If you're looking for Cantonese fare, Ri Chang Restaurant serves it up right. Basics like sweet and sour pork are a safe bet, while frog legs or the paper-wrapped chicken wings are also solid standbys. The restaurant is large, but diners are nonetheless advised to either book ahead or show up early; one hour line ups aren't uncommon.
Located within BLCU, Dong Ni Ya Muslim Restaurant is popular with the international students. The Xinjiang décor helps diners to imagine China's distant corners. The shish kebabs are highly recommended (羊肉串；Yang rou Chuan), as are the big plate chicken(大盘鸡; Da pan ji) and flatbreads. The joint does get busy, so be forewarned that when it does, service can be a tad slow.
This restaurant's name translates to “river snail rice noodles,” a local dish from Guangxi Province. Guangxi cuisine’s reputation is often overshadowed by Cantonese cuisine, however it certainly has its own specialties and loyal fans. This Wudaokou restaurant is a shining light for the Guangxi folks who get the homesick munchies.
For Zhejiang cuisine in Wudaokou, Zui Ai is your best bet. The highly rated restaurant gets kudos for its dongpo braised pork (东坡肉), longjing shrimp (龙井虾仁; long jing xia ren), and glutinous rice lotus root(糯米藕; nuo mi ou).
A super hot restaurant with super hot cuisine, Spice Spirit is a popular chain of upscale Sichuan restaurants. Known for their quality and authenticity, dishes at Spice Spirit make liberal use of the Sichuan pepper corns which numb your mouth like a trip to the dentist, only better. If you're not a fan of spicy food, you'll need to choose your meal carefully, as the chefs don't pull punches when it comes to chili heat.
Guizhou food is a tad milder than its neighboring province of Shaanxi, focusing more on tart flavors that are designed to go well with the local liquor baijiu. Dry pot dishes using chicken, duck, fish or frogs are popular for a reason.
Mei Ming Er Sheng Jian translates to “no name pan fried buns,” but indeed the restaurant has made quite a name for itself. Lumps of soft dough are coated with sesame and onions and filled with piping hot, thick soup. This restaurant has deservedly grown into a very popular chain in Beijing and beyond.
Hunan cuisine is known for its heat, but with none of the numbing mala flavors prominent in Sichuan dishes. Hunan food often comes drowning in a sea of chili peppers, but the peppers themselves are not meant to be consumed. Hongshaorou (red braised pork) is the most popular dish at this restaurant, especially for customers who recognize that the dish was a favorite of one slightly controversial Chinese politician.

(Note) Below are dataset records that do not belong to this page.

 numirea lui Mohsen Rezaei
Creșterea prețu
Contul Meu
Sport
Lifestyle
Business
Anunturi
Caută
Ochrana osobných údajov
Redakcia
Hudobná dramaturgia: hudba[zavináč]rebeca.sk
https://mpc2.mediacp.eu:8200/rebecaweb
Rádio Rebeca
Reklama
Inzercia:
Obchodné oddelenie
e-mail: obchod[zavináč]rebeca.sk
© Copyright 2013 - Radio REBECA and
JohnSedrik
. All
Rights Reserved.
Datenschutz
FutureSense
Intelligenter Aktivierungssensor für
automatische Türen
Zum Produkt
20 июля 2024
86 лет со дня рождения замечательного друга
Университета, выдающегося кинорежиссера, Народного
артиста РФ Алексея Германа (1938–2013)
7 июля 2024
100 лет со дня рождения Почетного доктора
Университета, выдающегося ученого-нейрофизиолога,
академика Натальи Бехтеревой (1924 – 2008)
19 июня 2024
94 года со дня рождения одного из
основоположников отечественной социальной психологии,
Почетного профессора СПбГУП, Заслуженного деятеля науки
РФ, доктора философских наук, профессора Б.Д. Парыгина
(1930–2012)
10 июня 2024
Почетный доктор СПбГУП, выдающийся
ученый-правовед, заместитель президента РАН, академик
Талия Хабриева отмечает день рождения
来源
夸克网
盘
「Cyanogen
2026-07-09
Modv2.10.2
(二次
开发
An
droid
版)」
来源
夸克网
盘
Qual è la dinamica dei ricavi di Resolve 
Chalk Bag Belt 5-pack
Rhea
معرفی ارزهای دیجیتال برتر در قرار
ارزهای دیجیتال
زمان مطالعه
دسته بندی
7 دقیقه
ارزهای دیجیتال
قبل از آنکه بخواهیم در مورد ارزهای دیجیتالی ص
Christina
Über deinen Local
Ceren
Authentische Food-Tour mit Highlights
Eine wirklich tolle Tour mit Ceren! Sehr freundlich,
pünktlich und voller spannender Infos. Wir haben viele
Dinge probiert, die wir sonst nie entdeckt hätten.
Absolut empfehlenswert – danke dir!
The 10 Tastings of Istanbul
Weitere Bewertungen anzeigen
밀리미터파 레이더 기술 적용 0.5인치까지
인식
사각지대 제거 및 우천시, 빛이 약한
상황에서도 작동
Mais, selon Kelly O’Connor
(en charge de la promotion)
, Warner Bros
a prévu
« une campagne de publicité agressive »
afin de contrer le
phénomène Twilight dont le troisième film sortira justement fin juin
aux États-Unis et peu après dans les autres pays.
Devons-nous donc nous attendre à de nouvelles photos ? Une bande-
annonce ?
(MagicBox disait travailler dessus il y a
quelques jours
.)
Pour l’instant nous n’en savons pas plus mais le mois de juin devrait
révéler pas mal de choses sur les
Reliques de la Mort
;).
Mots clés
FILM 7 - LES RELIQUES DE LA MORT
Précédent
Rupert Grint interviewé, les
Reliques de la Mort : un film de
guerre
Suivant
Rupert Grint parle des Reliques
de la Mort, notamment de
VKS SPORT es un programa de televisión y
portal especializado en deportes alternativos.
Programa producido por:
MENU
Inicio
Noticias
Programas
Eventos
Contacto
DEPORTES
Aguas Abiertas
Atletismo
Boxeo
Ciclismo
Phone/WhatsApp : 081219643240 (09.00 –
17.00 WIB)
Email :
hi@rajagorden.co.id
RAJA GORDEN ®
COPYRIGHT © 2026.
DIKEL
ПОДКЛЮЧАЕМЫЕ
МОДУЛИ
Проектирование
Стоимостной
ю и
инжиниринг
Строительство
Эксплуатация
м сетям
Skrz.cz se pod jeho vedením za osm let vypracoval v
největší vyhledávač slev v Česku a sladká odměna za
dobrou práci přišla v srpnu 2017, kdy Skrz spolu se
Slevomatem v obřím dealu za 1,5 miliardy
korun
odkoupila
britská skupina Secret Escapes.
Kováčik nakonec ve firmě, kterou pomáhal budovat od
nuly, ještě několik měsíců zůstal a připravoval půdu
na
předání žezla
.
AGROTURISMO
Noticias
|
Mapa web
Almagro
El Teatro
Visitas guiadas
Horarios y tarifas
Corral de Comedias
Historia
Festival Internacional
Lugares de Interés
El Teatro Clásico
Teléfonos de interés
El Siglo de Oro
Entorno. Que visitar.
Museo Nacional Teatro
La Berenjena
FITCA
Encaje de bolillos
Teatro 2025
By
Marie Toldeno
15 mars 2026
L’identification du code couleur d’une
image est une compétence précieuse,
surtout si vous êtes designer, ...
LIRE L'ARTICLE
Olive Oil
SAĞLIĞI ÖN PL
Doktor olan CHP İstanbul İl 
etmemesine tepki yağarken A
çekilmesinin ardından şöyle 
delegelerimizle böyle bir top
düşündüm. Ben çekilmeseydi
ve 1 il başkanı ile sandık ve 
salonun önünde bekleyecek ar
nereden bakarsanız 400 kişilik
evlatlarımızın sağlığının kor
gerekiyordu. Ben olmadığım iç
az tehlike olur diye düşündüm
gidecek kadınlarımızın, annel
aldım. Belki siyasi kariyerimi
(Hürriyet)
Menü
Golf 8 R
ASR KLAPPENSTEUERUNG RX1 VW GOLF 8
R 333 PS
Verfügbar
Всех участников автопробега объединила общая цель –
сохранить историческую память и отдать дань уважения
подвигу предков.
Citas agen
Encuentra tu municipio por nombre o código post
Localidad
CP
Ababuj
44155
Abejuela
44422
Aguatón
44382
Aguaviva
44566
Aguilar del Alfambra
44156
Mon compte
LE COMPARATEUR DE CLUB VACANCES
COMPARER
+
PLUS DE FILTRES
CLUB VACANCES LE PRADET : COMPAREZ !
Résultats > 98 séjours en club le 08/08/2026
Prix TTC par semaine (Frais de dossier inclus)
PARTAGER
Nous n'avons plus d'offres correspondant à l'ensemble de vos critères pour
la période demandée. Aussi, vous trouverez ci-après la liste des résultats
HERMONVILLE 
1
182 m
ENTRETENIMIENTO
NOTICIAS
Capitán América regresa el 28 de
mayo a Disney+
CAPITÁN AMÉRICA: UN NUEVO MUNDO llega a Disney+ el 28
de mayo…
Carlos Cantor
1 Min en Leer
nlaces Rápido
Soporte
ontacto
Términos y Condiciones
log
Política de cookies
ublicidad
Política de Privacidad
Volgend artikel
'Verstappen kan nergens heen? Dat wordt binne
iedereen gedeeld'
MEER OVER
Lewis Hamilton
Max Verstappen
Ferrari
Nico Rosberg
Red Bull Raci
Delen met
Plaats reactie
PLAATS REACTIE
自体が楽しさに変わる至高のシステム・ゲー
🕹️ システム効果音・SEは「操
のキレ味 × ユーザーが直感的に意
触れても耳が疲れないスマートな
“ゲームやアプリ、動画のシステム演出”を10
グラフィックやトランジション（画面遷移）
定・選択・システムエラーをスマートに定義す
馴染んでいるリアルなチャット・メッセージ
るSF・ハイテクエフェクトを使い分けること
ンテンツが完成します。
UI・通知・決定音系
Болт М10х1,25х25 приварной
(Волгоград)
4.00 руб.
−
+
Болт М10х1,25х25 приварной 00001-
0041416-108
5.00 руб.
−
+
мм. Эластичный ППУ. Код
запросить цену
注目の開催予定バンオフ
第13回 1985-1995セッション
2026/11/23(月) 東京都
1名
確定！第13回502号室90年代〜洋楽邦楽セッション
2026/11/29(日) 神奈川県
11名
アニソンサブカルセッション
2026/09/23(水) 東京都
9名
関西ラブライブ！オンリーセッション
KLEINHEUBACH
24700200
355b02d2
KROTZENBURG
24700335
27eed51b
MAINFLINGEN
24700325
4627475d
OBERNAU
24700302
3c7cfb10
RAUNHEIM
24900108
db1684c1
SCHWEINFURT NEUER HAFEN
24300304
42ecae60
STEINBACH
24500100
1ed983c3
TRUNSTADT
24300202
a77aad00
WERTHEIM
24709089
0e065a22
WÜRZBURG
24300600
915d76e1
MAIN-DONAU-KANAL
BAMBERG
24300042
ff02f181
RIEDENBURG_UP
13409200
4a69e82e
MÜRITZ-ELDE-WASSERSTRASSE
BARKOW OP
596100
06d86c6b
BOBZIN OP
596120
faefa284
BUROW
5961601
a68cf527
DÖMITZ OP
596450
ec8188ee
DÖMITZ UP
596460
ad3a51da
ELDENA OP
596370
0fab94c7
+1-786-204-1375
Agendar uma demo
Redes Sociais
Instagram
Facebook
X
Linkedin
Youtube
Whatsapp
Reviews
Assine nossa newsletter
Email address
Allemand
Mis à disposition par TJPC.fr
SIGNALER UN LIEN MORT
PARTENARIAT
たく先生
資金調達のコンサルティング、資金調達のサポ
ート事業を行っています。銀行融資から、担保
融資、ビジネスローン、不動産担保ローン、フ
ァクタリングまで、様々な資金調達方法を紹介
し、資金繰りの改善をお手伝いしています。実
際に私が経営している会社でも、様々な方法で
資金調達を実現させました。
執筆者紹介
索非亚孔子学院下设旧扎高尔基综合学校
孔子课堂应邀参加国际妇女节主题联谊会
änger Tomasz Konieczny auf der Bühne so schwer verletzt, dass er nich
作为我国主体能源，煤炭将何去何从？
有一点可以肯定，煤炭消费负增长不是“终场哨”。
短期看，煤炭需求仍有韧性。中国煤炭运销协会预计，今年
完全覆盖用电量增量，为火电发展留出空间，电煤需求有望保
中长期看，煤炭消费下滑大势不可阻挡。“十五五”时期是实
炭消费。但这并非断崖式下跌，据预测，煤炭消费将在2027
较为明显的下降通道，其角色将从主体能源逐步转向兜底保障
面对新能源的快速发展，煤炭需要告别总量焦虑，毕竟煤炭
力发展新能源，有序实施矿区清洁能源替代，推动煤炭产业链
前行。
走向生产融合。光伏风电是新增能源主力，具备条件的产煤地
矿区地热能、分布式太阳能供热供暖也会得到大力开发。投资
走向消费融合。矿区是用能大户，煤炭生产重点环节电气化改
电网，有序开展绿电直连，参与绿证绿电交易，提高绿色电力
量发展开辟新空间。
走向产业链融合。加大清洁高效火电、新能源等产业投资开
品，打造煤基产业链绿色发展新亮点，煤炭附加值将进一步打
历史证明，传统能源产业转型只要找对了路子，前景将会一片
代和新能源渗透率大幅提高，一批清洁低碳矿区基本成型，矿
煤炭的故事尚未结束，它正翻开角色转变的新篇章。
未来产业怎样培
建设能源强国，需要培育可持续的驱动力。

It's refreshing to know that amidst so many restaurants from around China and the world, that Wudaokou still has decent Roast Peking Duck. The duck is one of the Sheng Yong Xing Fan Zhuang's signature dishes, though they do serve up a number of traditional local foods in their upscale style. Sure, there are plenty of restaurants selling Beijing fare in Wudaokou, but this one is about as good as it gets.